Note: Platforms I and II are linked. The lean providers will be the winners in the emerging value-based health care world.
Platform III: Medicare Advantage For All. President Obama chose Medicaid as his principal platform for expanding care. Bad idea.
Medicaid has two chefs in the kitchen. It is jointly managed – rather unmanaged – by the federal government and 50 state governments. As a result of the hodge-podge, it is all almost impossible to innovate and to manage costs effectively.
It reimburses so poorly that one-third of doctors refuse to serve Medicaid recipients, who, of course, have trouble accessing care.
Designed to help the really poor, it now serves one of five people in Wisconsin, which resisted expansion, and one in four in blue states like California. Red states are subsidizing the blue states.
It is killing state budgets, crowding out priorities like K-12 education, the University of Wisconsin and even public safety in Milwaukee. The UW System picked up $32 million over the next two years, while Medicaid was enlarged by $470 million in the just-passed state budget.
Republicans in Congress want one chef in the Medicaid kitchen.
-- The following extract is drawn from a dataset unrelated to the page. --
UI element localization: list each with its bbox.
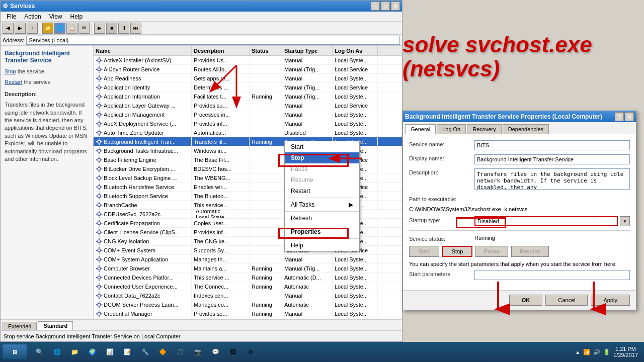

They want to dump Medicaid on the states through block grants, but they also want to cap the monies going to the states. That is very scary for future state budgets.
There is, though, one subsidy management platform that works. Everyone loves Medicare. It is popular on a bipartisan basis. It has one management system and it works pretty well. Providers don’t get rich on Medicare reimbursements, but they don’t go broke either.
Medicare is pushing value based purchasing, including bundled payments ($30,000 cap for joint replacements and $3,000 for colonoscopies)
Even better, though, would be Medicare Advantage for All. It is little known that more than 30 percent of Medicare enrollees have converted to Medicare Advantage, which is run by private sector insurers.
It has the these added pluses:
• Choice, people can go back and forth and change plans.
• There’s competition among health plans for their business.
• Cost savings allow added benefits, like vision coverage at the same price.
• It has lower costs than Medicaid.
What’s not to like as a platform for taking care of the people who need subsidies? Get rid of Medicaid and the exchanges. Let individuals and small businesses buy coverage via Medicare Advantage For All.
This three-way solution is pragmatic, proven, bottom-up, unlike top-down Obamacare with its mandates, taxes, and penalties.
This should be a politically workable compromise that gets votes from both sides of aisle.
John Torinus is the chairman of Serigraph Inc. in West Bend. He is involved with several business and civic organizations and is the author of “The Company That Solved Health Care.”